What is Marxism? Part 1: An analysis of Capitalism
- Plain Marxism

- Apr 2
- 3 min read
Marxism begins as a critique of the economic system that dominates our modern society: capitalism. It seeks to explain how capitalism works, why it creates inequality and instability, and why these things are not accidental but are rooted in the system itself.
Capitalism is defined by a particular way of organising economic life. The means of production—the things needed to produce goods and services (factories, land, machinery, tech infrastructure etc.)—are privately owned. Production is motivated by profit; what will allow a business to make the most money not what will meet human needs. Most people, lacking access to productive resources of their own, must sell their ability to work in exchange for wages in order to survive. In this way, the main division in society is between those who own and those who work.

At the centre of the argument is that profit arises from exploitation. Workers, through their labour, produce goods and services that have value. However, the wages they receive do not correspond to the full value they create. The difference between the value produced and the wage the worker is paid—what is called surplus value—is taken by the owners of capital as profit. This process is not the result of individual moral failure; it is a necessary feature of the structure of capitalism. Firms must generate profit in order to survive within a competitive market, and this creates constant pressure to reduce costs and increase productivity in order to increase the creation of surplus value.
Competition between firms is a defining feature of capitalism, and it contributes to the system’s vitality and adaptability, as well as its instability. In order to remain competitive, businesses are compelled to adopt new technologies, reorganise production, and expand into new markets. While these processes can drive innovation and growth, they also lead to disruption. Jobs are lost as industries are transformed, smaller firms are displaced by larger ones, and entire sectors can rise and fall over relatively short periods. The result is a system that is constantly in motion, but rarely stable.
As a result capitalism experiences frequent economic crises. No other economic system in the history of human society has experienced such frequent crises. These often take the form of overproduction or underconsumption, in which more goods are produced than can be sold profitably. The push to reduce costs and increase profit creates a downward pressure on wages, this limits the ability of workers to buy goods, which then reduces demand. When goods cannot be sold, production is cut back, workers are laid off, and investment declines.
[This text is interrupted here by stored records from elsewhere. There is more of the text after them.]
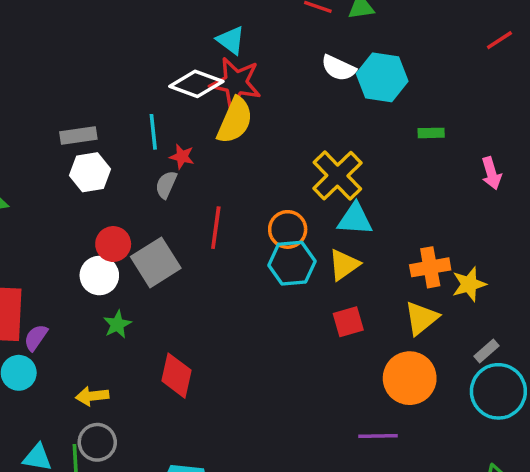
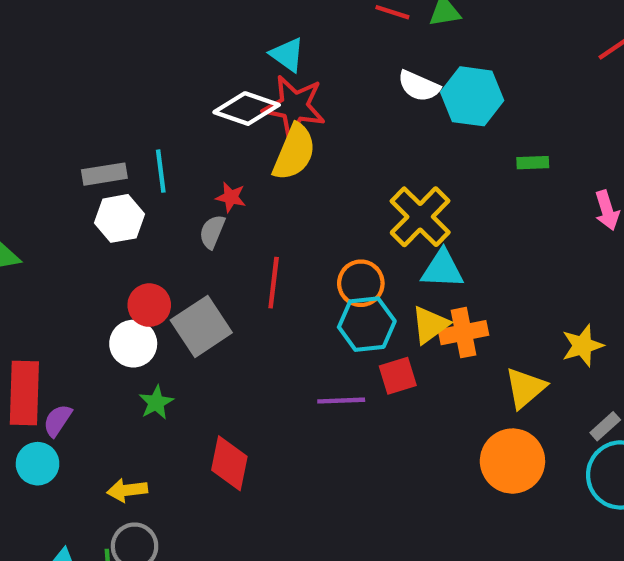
cyan line: (153, 132) -> (161, 171), moved
orange cross: (430, 267) -> (464, 333), moved
red square: (348, 322) -> (398, 376), moved
purple line: (378, 436) -> (341, 401), moved

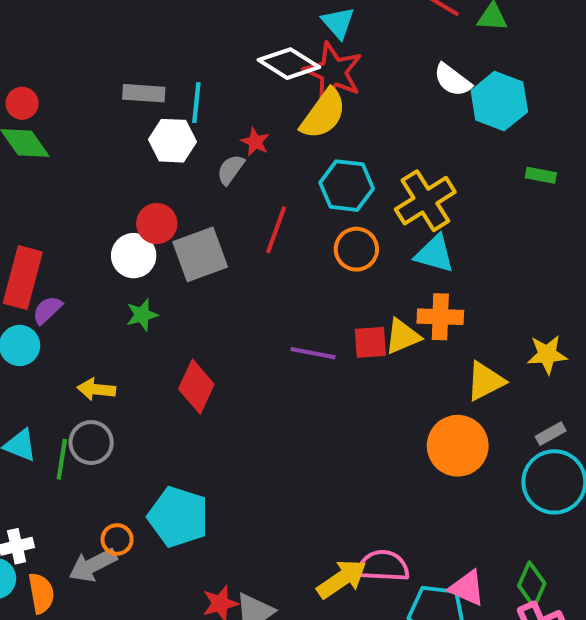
white hexagon: (119, 218) -> (172, 141), moved
cyan hexagon: (367, 324) -> (347, 186), moved
yellow triangle: (430, 325) -> (402, 336), moved

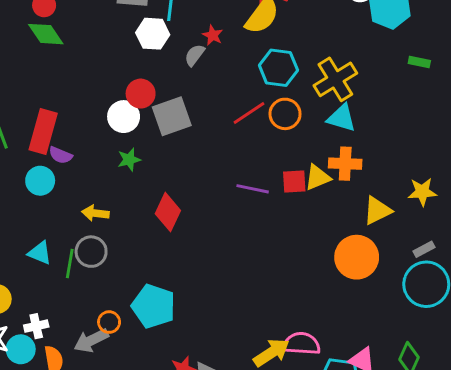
red line: (276, 230) -> (249, 113), moved, turned 36
purple semicircle: (47, 310) -> (61, 155), turned -115

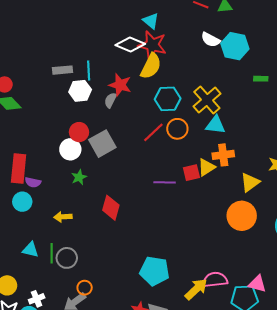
red star: (213, 35) -> (120, 85), size x1.6
gray circle: (91, 252) -> (67, 258), moved
cyan pentagon: (154, 306) -> (154, 271), moved

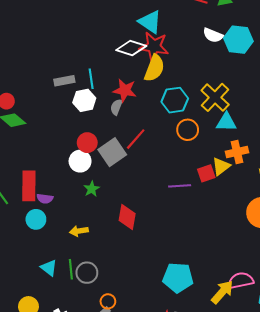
cyan triangle: (151, 21) -> (150, 22), size x1.4
red line: (153, 132) -> (136, 139), moved
cyan triangle: (30, 250) -> (49, 268), turned 30

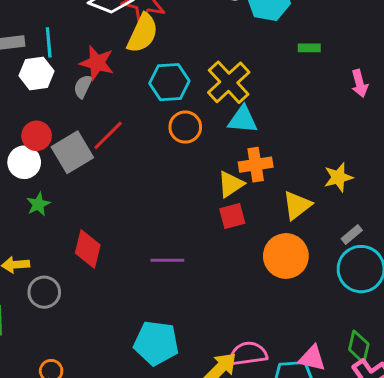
red square: (206, 173) -> (232, 216), moved
purple line: (180, 186) -> (167, 260), moved
gray circle: (87, 273) -> (44, 292), moved

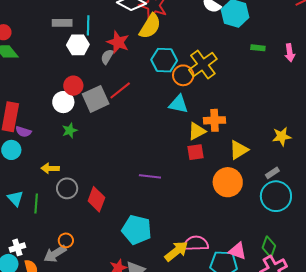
pink arrow: (360, 84) -> (290, 53), moved
cyan triangle: (243, 120) -> (178, 104), moved
orange circle: (185, 127) -> (183, 75), moved
yellow star: (338, 177) -> (282, 136), moved
red diamond: (88, 249) -> (96, 199), moved

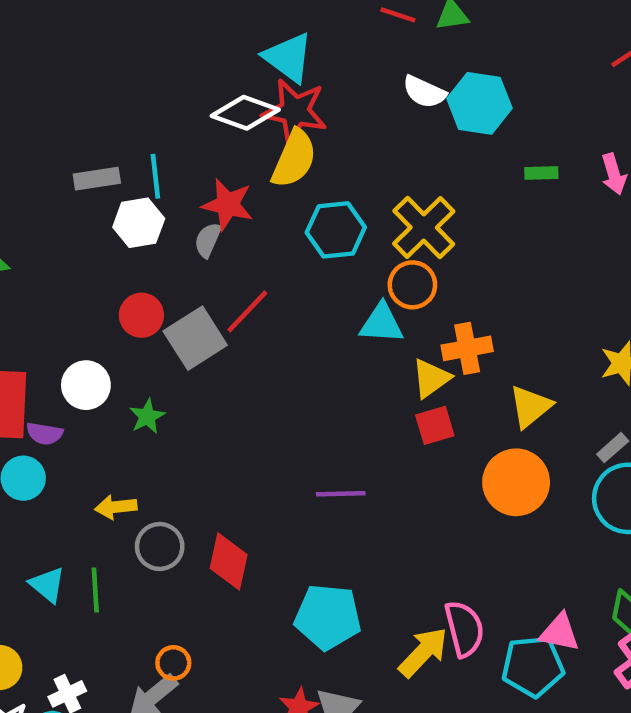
orange circle: (183, 75) -> (412, 285), moved
white circle: (63, 102) -> (86, 385), moved
pink semicircle: (196, 243) -> (464, 629), turned 85

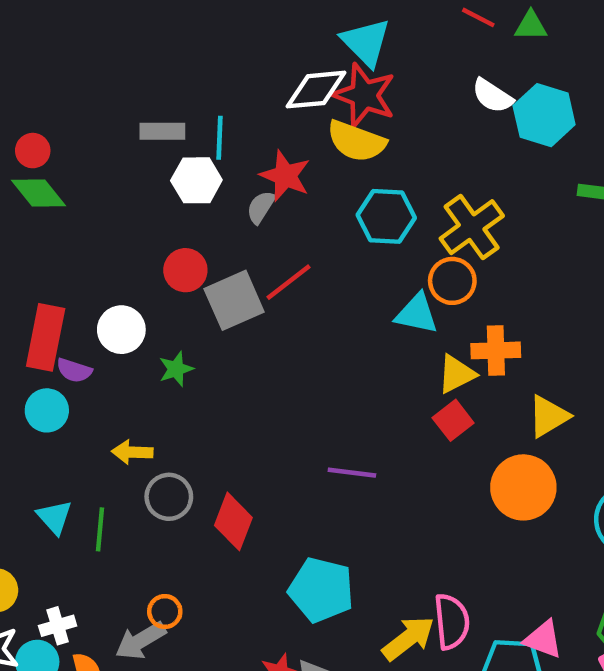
white diamond: (245, 113) -> (316, 90), turned -34
yellow semicircle: (294, 159) -> (356, 141), turned 78
red square: (435, 425) -> (453, 420), turned -30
This leads to unemployment, unused productive capacity, and widespread social hardship, even though society retains the ability to produce more than enough to meet human needs. These crises are not anomalies but recurring patterns.

Over time, capitalism also tends to concentrate wealth and power. Large firms expand by outcompeting or absorbing smaller ones, leading to increasing centralisation of economic control. Wealth is amassed in the hands of a relatively small section of society, while the majority remain dependent on wages which usually only just about cover a basic living. This concentration of economic power has broader social consequences, shaping political institutions and influencing the direction of social development.
This critique of capitalism extends beyond economic structures and into the experience of everyday life. Under capitalism, workers often have little control over their work or its outcomes. We are often disconnected from the things we produce through our labour, and are without real meaningful control over our own daily lives in work. Marx described this condition as alienation: a sense in which human beings are separated from their own creative capacities and from one another.
The overall picture is of a system that is highly productive but filled with tensions and contradictions. Capitalism generates wealth and innovation on a vast scale, but does so through processes that produce inequality, instability, and forms of social disconnection. For Marxism, these are not surface-level problems that can be solved by making small policy changes, but instead they are structural features that are rooted in the basic organisation of the system itself.